▶ **TASK STATEMENT**
Ignore the pictures in the data below and set down exactly the lines from its first line through the line containing "focus on the".

START THE INPUT

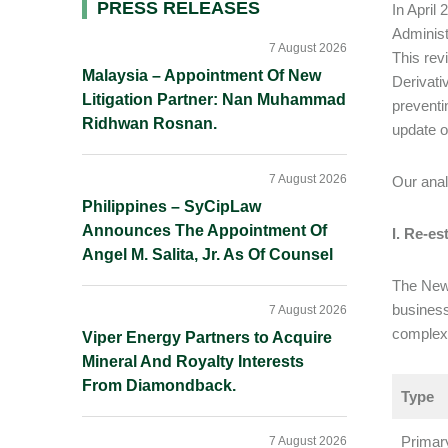
Primary
PRESS RELEASES
In April
Administ
Sidebar
7 August 2026
This rev
Malaysia – Appointment Of New
Derivati
Litigation Partner: Nan Muhammad
preventi
Ridhwan Rosnan.
update o
7 August 2026
Our anal
Philippines – SyCipLaw
Announces The Appointment Of
I. Re-e
Angel M. Salita, Jr. As Of Counsel
The New 
business
7 August 2026
complexi
Viper Energy Partners to Acquire
Mineral And Royalty Interests
From Diamondback.
Type
Primar
7 August 2026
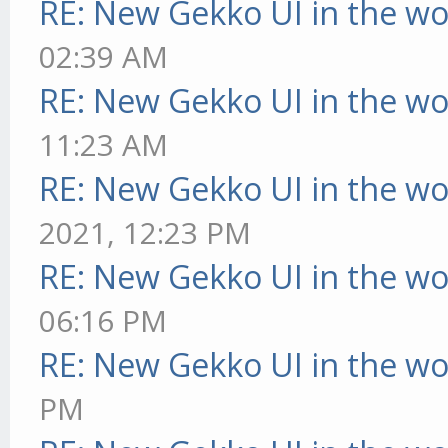
RE: New Gekko UI in the w
02:39 AM
RE: New Gekko UI in the w
11:23 AM
RE: New Gekko UI in the w
2021, 12:23 PM
RE: New Gekko UI in the w
06:16 PM
RE: New Gekko UI in the w
PM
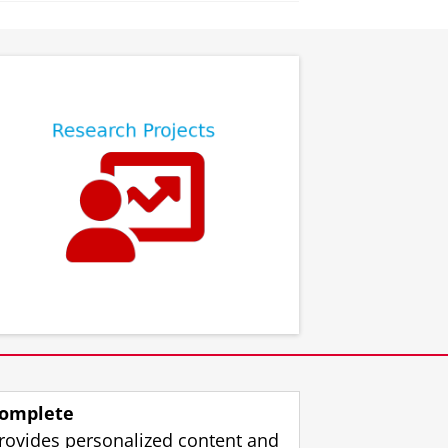
⠀
⠀
omplete
rovides personalized content and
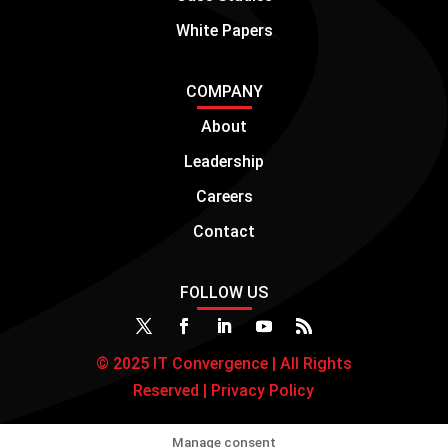
White Papers
COMPANY
About
Leadership
Careers
Contact
FOLLOW US
© 2025 IT Convergence | All Rights
Reserved |
Privacy Policy
Manage consent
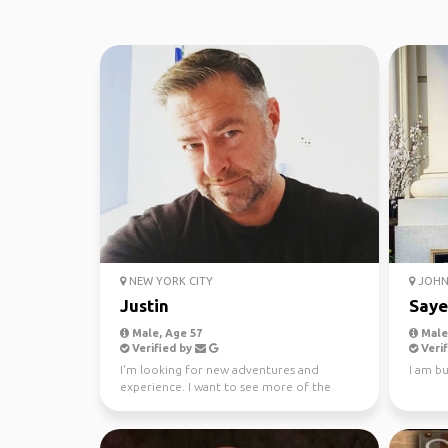
NEW YORK CITY
JOHN 
Justin
Say
Male, Age 57
Male,
Verified by
Verif
I'm looking for new adventures and
I am bu
experience. I want to see more of the
world and add to my adv...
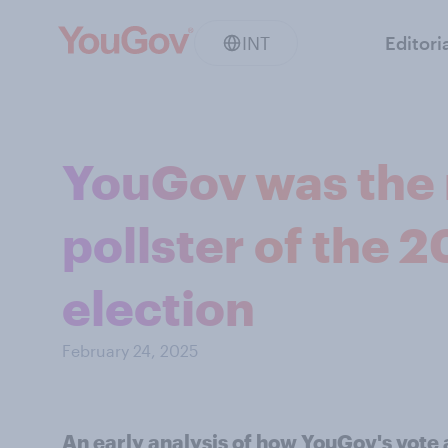
INT
Editori
YouGov was the 
pollster of the 
election
February 24, 2025
An early analysis of how YouGov's vote 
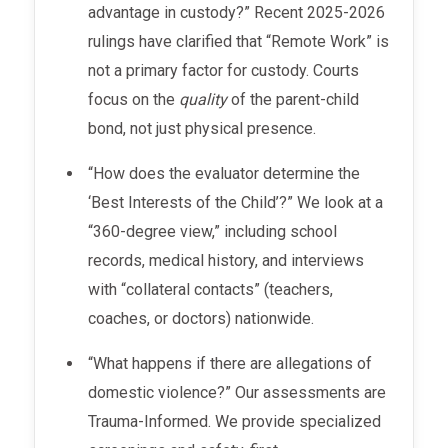
advantage in custody?” Recent 2025-2026
rulings have clarified that “Remote Work” is
not a primary factor for custody. Courts
focus on the
quality
of the parent-child
bond, not just physical presence.
“How does the evaluator determine the
‘Best Interests of the Child’?” We look at a
“360-degree view,” including school
records, medical history, and interviews
with “collateral contacts” (teachers,
coaches, or doctors) nationwide.
“What happens if there are allegations of
domestic violence?” Our assessments are
Trauma-Informed. We provide specialized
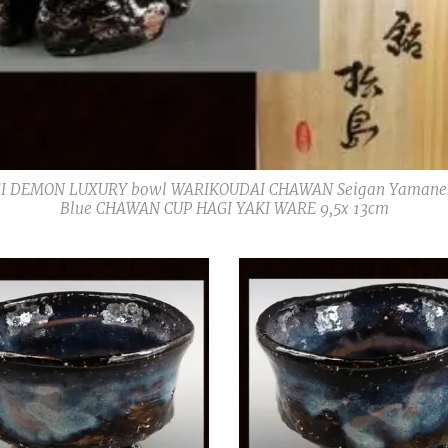
I DEMON LUXURY bowl WARIKOUDAI CHAWAN Seigan Yamane 山
Blue CHAWAN CUP HAGI YAKI WARE 9,5x 13cm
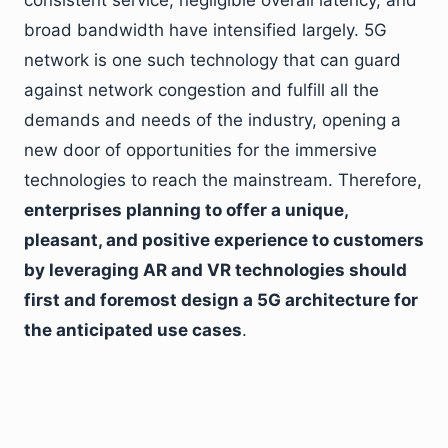
consistent service, negligible overall latency, and
broad bandwidth have intensified largely. 5G
network is one such technology that can guard
against network congestion and fulfill all the
demands and needs of the industry, opening a
new door of opportunities for the immersive
technologies to reach the mainstream. Therefore,
enterprises planning to offer a unique,
pleasant, and positive experience to customers
by leveraging AR and VR technologies should
first and foremost design a 5G architecture for
the anticipated use cases
.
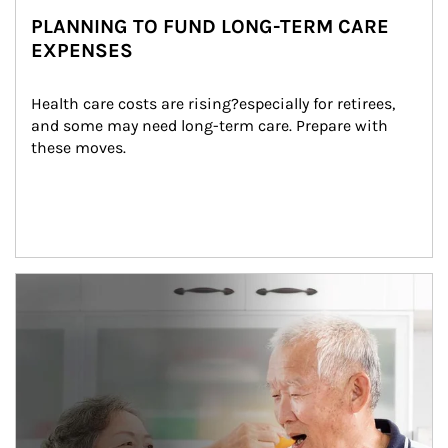
PLANNING TO FUND LONG-TERM CARE
EXPENSES
Health care costs are rising?especially for retirees, 
and some may need long-term care. Prepare with 
these moves.
man and women in kitchen eating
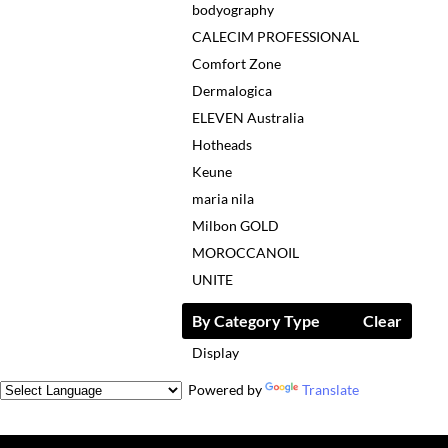
bodyography
CALECIM PROFESSIONAL
Comfort Zone
Dermalogica
ELEVEN Australia
Hotheads
Keune
maria nila
Milbon GOLD
MOROCCANOIL
UNITE
By Category Type
Clear
Display
Powered by
Translate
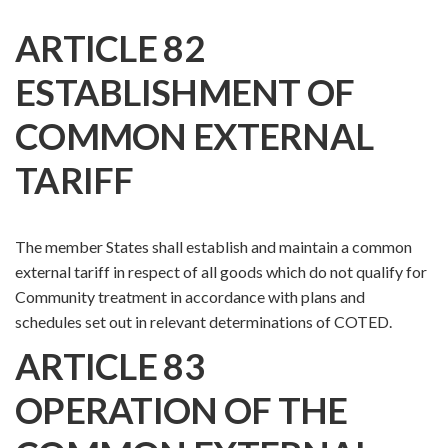
ARTICLE 82
ESTABLISHMENT OF
COMMON EXTERNAL
TARIFF
The member States shall establish and maintain a common
external tariff in respect of all goods which do not qualify for
Community treatment in accordance with plans and
schedules set out in relevant determinations of COTED.
ARTICLE 83
OPERATION OF THE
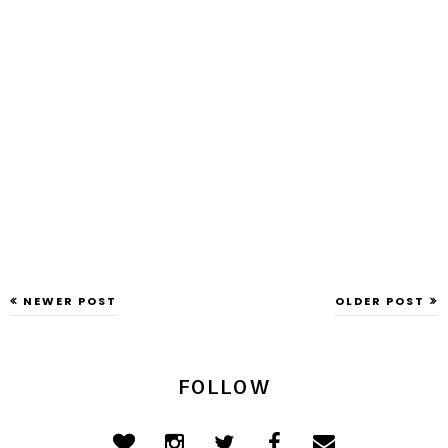
NEWER POST
OLDER POST
FOLLOW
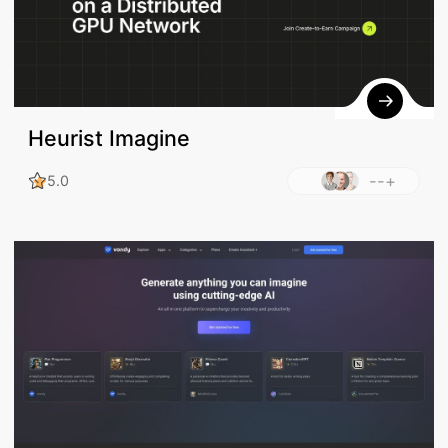
Heurist Imagine
--+
5.0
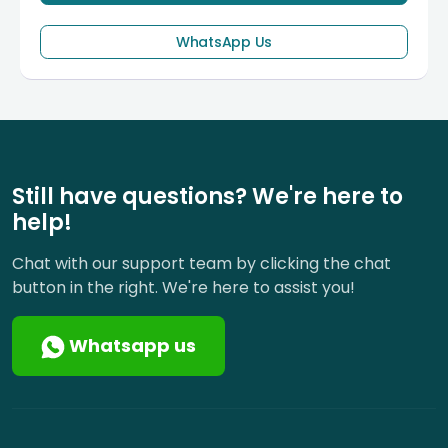
WhatsApp Us
Still have questions? We're here to
help!
Chat with our support team by clicking the chat
button in the right. We're here to assist you!
Whatsapp us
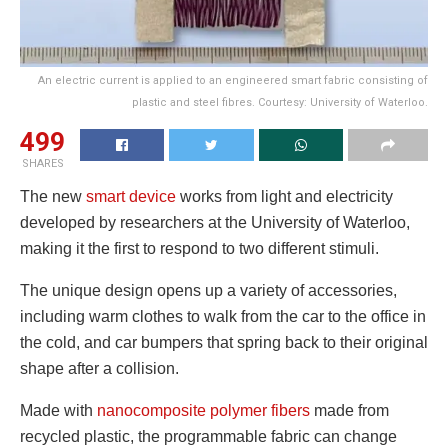
An electric current is applied to an engineered smart fabric consisting of
plastic and steel fibres. Courtesy: University of Waterloo.
499
SHARES
The new
smart device
works from light and electricity
developed by researchers at the University of Waterloo,
making it the first to respond to two different stimuli.
The unique design opens up a variety of accessories,
including warm clothes to walk from the car to the office in
the cold, and car bumpers that spring back to their original
shape after a collision.
Made with
nanocomposite polymer fibers
made from
recycled plastic, the programmable fabric can change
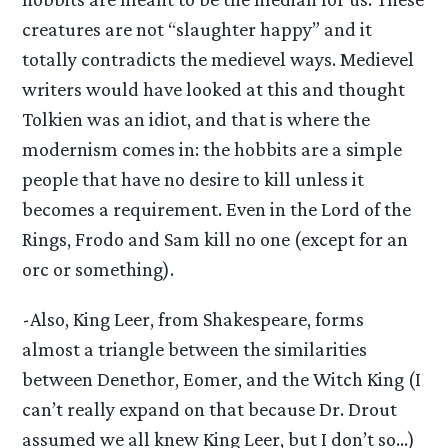
creatures are not “slaughter happy” and it
totally contradicts the medievel ways. Medievel
writers would have looked at this and thought
Tolkien was an idiot, and that is where the
modernism comes in: the hobbits are a simple
people that have no desire to kill unless it
becomes a requirement. Even in the Lord of the
Rings, Frodo and Sam kill no one (except for an
orc or something).
-Also, King Leer, from Shakespeare, forms
almost a triangle between the similarities
between Denethor, Eomer, and the Witch King (I
can’t really expand on that because Dr. Drout
assumed we all knew King Leer, but I don’t so…)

END THE INPUT

▶ **SOLUTION TO THIS EXERCISE**
Primary
PRESS RELEASES
In April
Administ
Sidebar
7 August 2026
This rev
Malaysia – Appointment Of New
Derivati
Litigation Partner: Nan Muhammad
preventi
Ridhwan Rosnan.
update o
7 August 2026
Our anal
Philippines – SyCipLaw
Announces The Appointment Of
I. Re-e
Angel M. Salita, Jr. As Of Counsel
The New 
business
7 August 2026
complexi
Viper Energy Partners to Acquire
Mineral And Royalty Interests
From Diamondback.
Type
Primar
7 August 2026
RE: New Gekko UI in the w
02:39 AM
RE: New Gekko UI in the w
11:23 AM
RE: New Gekko UI in the w
2021, 12:23 PM
RE: New Gekko UI in the w
06:16 PM
RE: New Gekko UI in the w
PM
⠀
⠀
omplete
rovides personalized content and
White Papers
COMPANY
About
Leadership
Careers
Contact
FOLLOW US
© 2025 IT Convergence | All Rights
Reserved |
Privacy Policy
Manage consent
NEW YORK CITY
JOHN 
Justin
Say
Male, Age 57
Male,
Verified by
Verif
I'm looking for new adventures and
I am bu
experience. I want to see more of the
world and add to my adv...
INT
Editori
YouGov was the 
pollster of the 
election
February 24, 2025
An early analysis of how YouGov's vote 
advantage in custody?” Recent 2025-2026
rulings have clarified that “Remote Work” is
not a primary factor for custody. Courts
focus on the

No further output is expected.